**Excerpted data**
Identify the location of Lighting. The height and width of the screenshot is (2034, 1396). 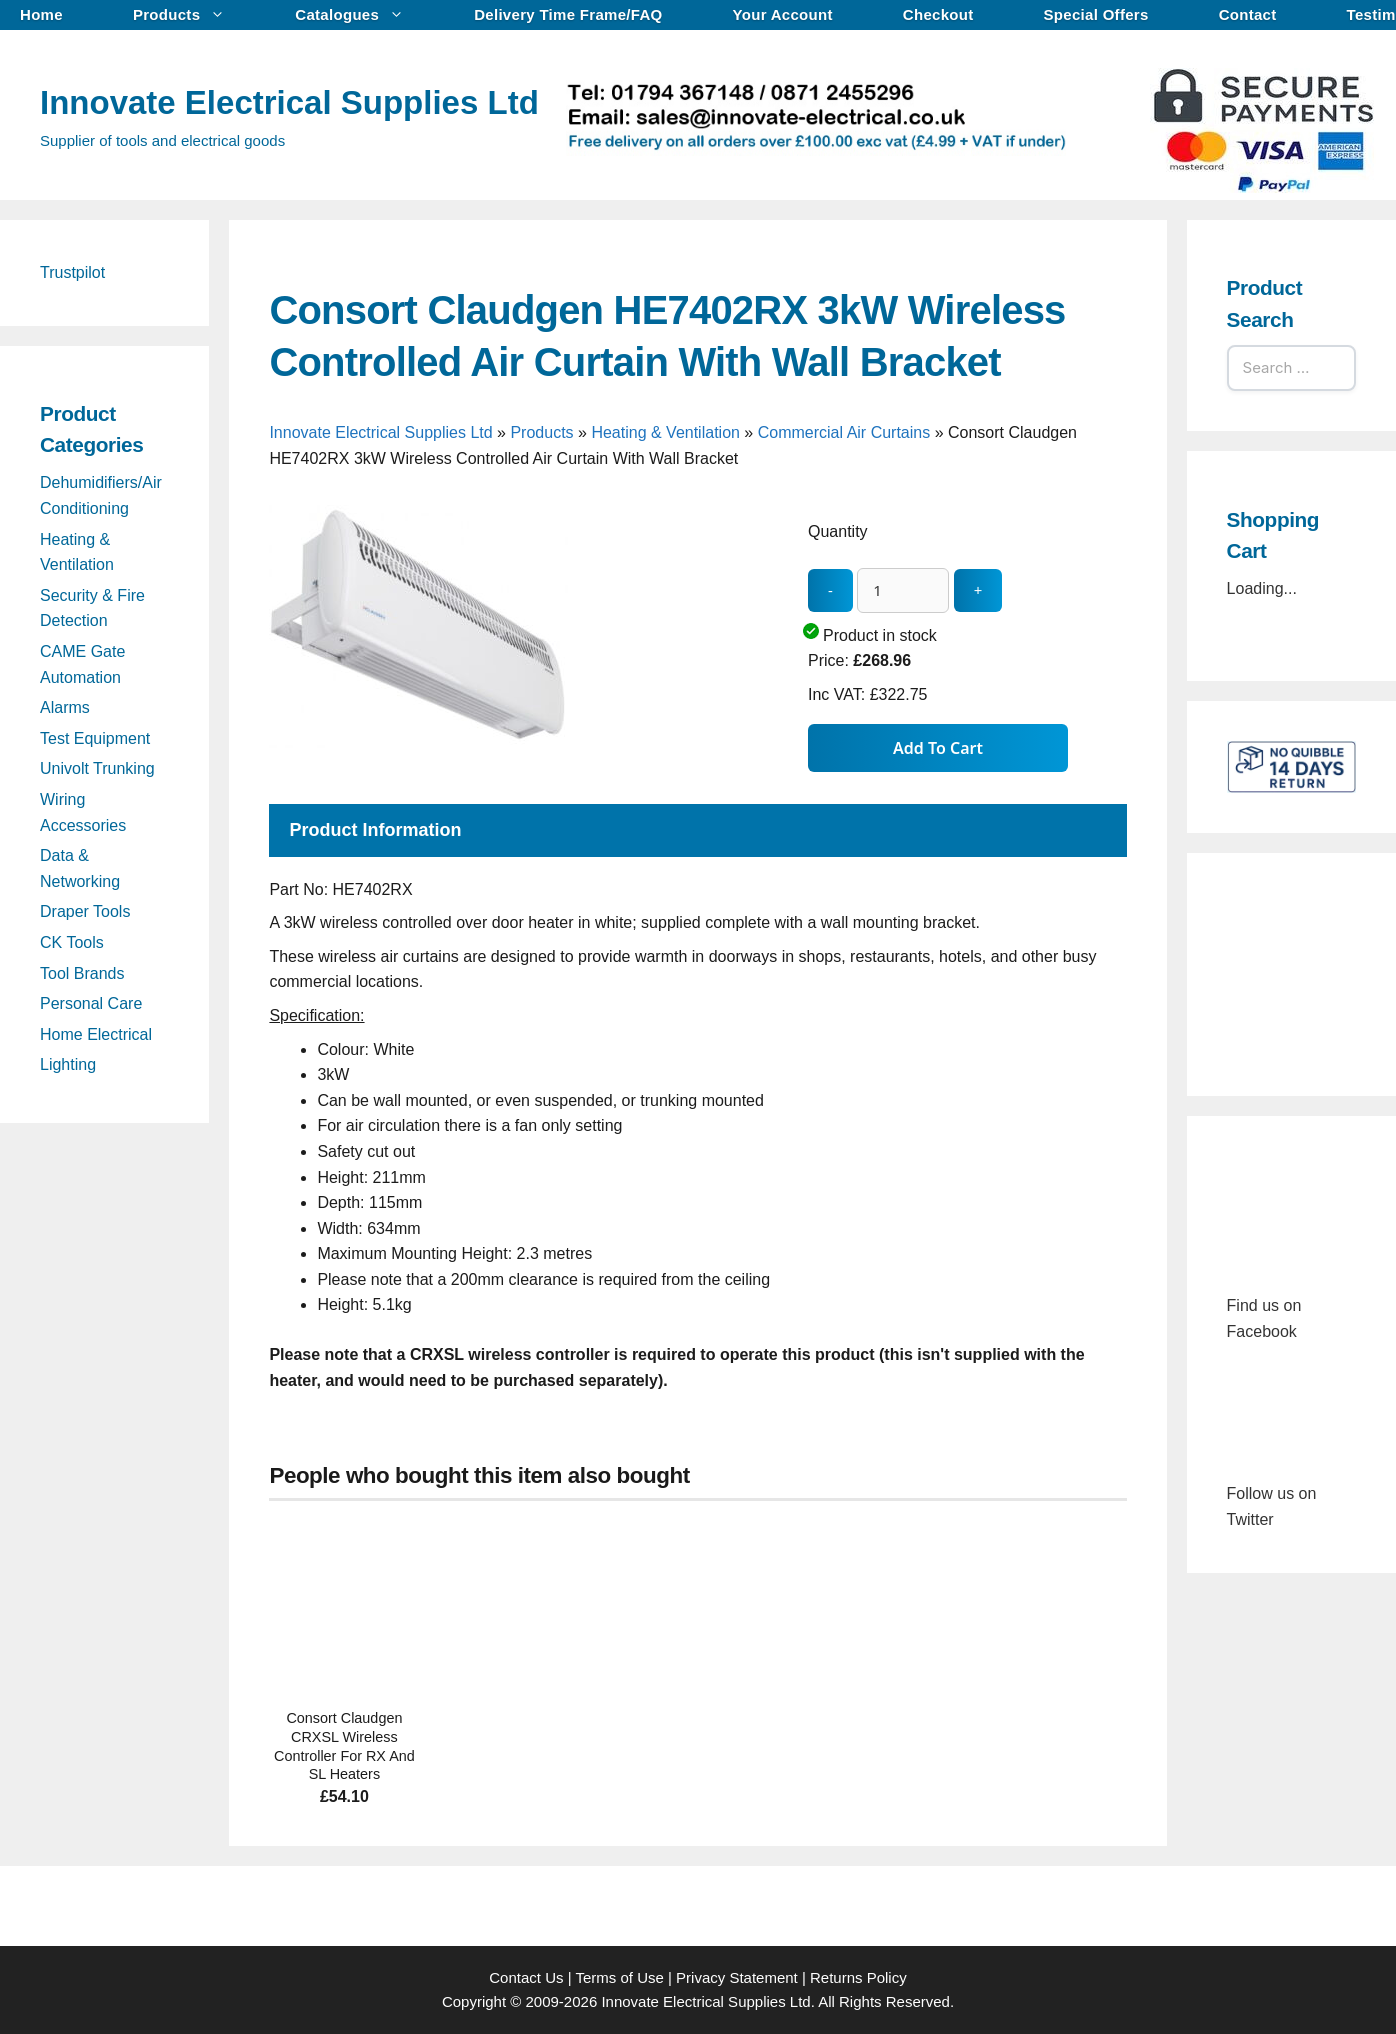
(68, 1064).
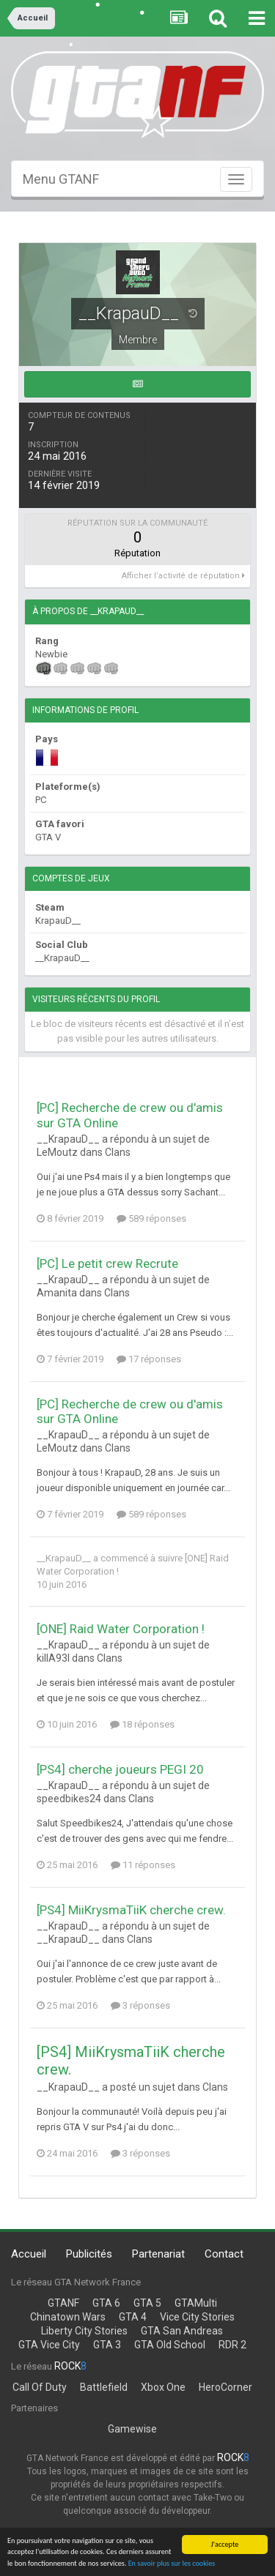 This screenshot has height=2576, width=275. I want to click on RDR 2, so click(232, 2345).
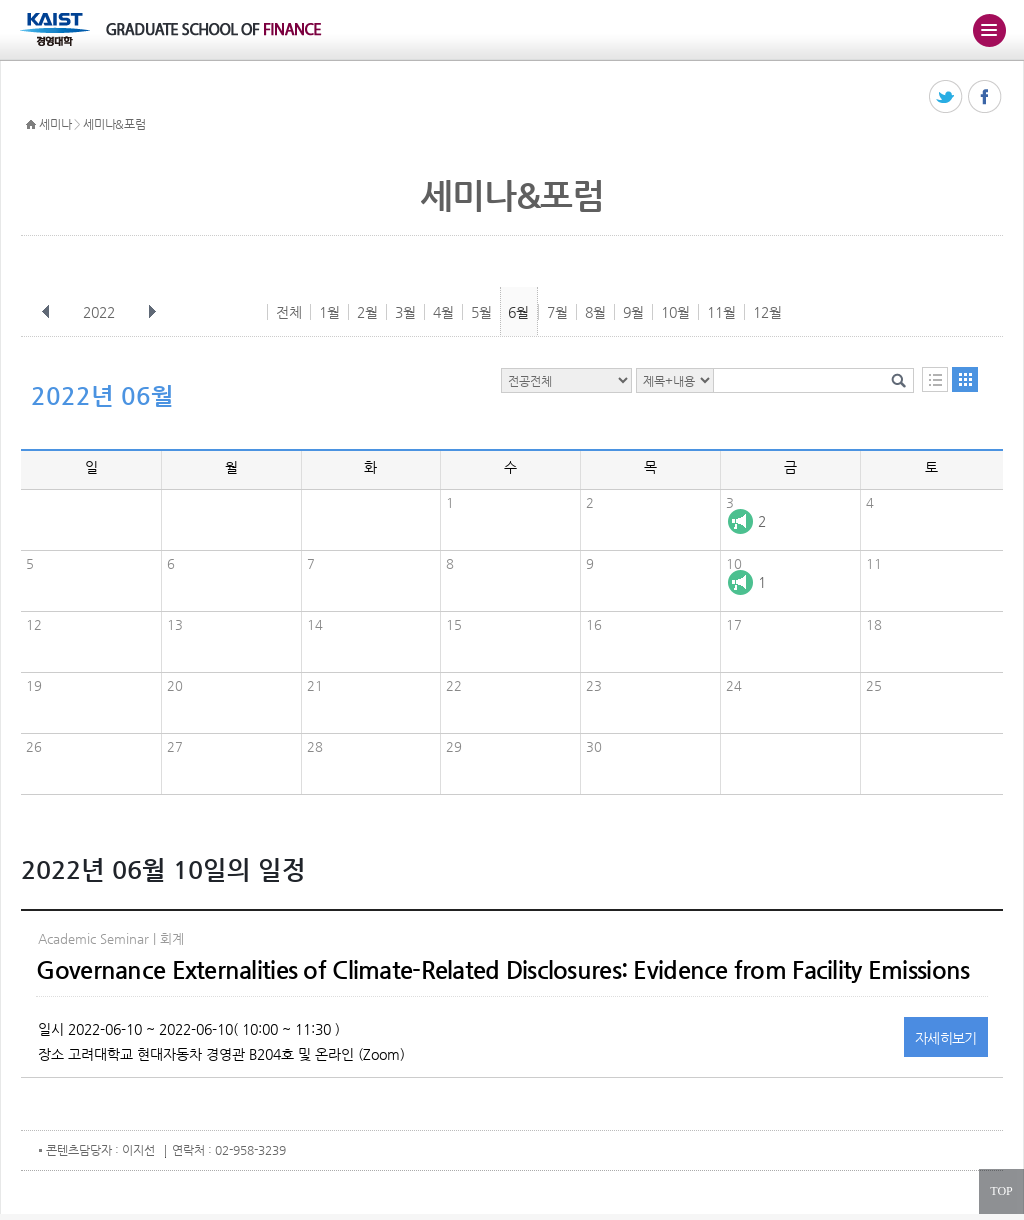 This screenshot has width=1024, height=1220. I want to click on 8월, so click(595, 312).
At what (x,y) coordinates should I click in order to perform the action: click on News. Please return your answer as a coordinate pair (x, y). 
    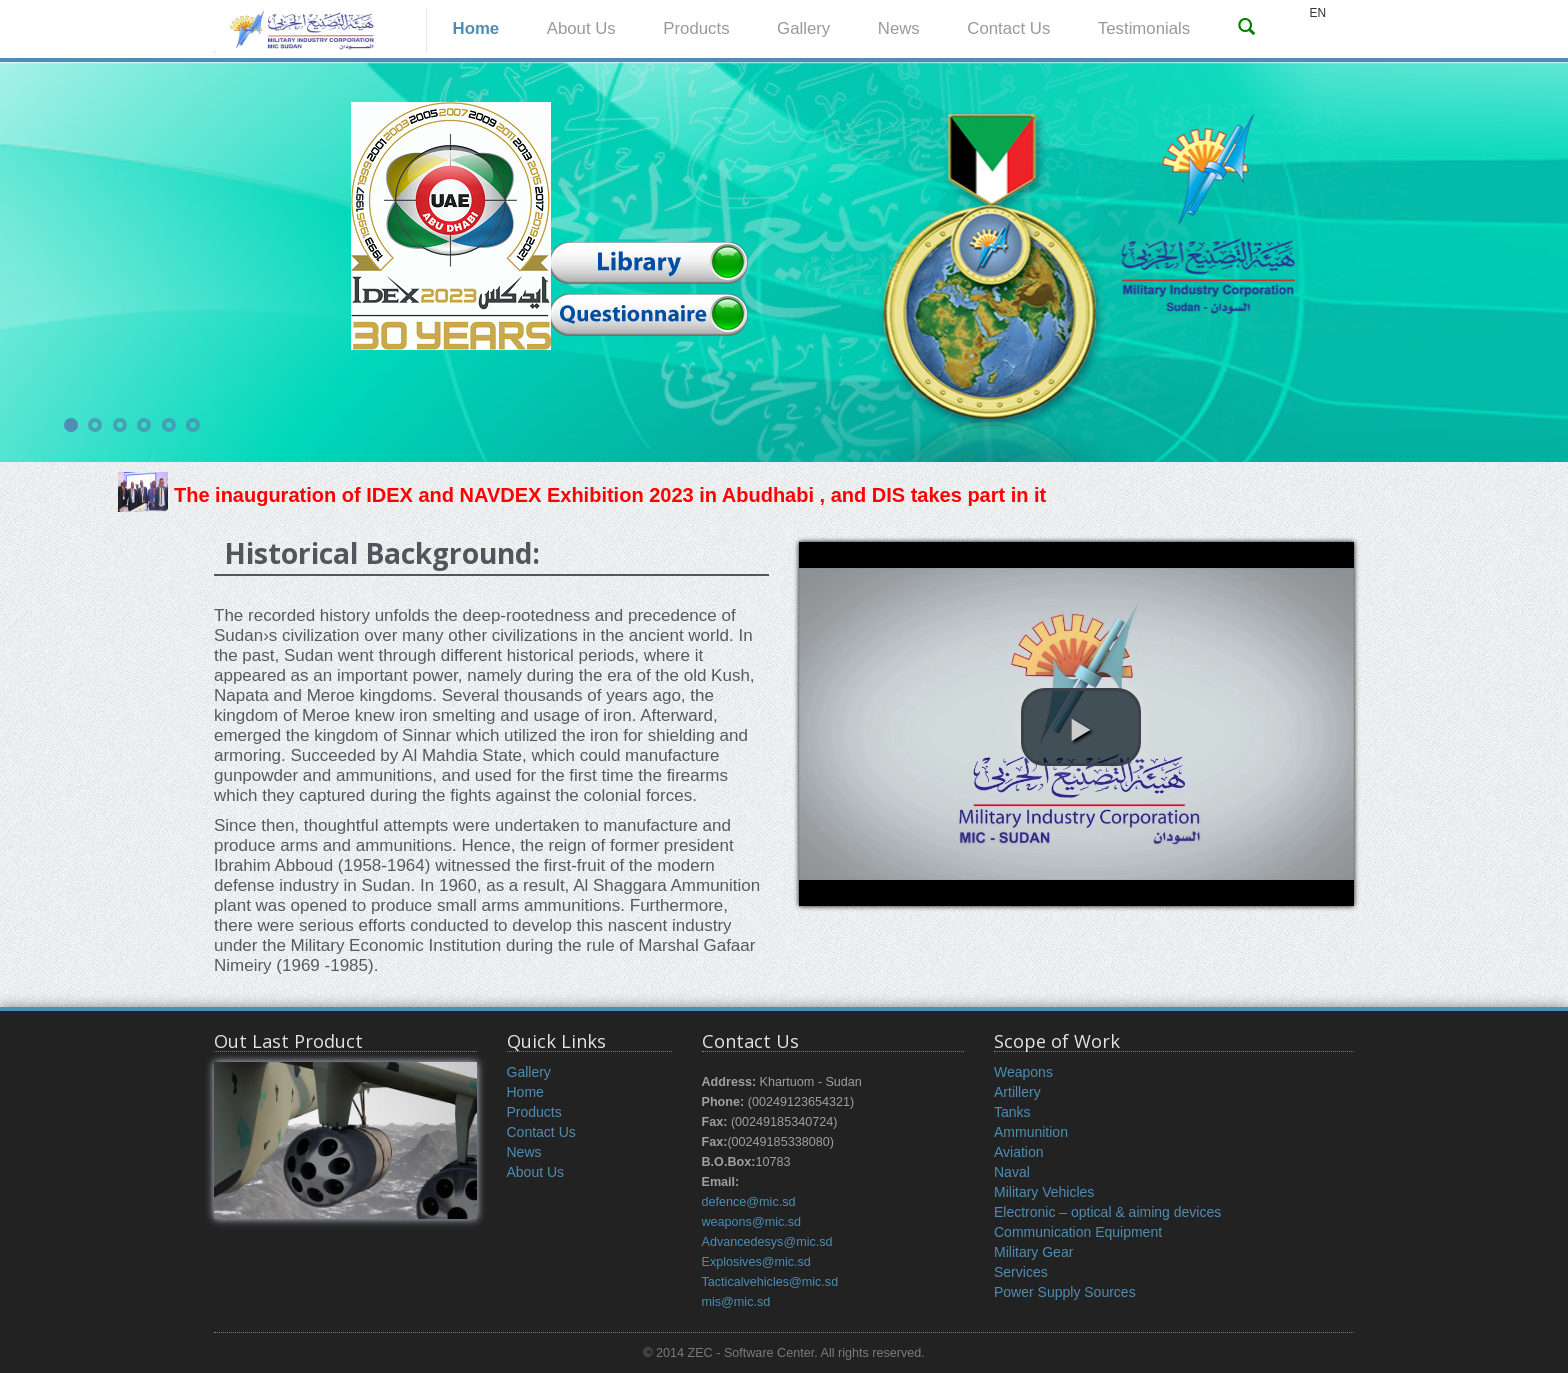
    Looking at the image, I should click on (899, 28).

**Problem to solve**
Word for word, write out each line of the records, but leave the pictures behind.

**Solution for this task**
Identify the location of Lighting. The height and width of the screenshot is (2034, 1396). 
(68, 1064).
 This screenshot has height=2576, width=275. I want to click on RDR 2, so click(232, 2345).
 This screenshot has width=1024, height=1220. I want to click on 8월, so click(595, 312).
At what (x,y) coordinates should I click in order to perform the action: click on News. Please return your answer as a coordinate pair (x, y). 
    Looking at the image, I should click on (899, 28).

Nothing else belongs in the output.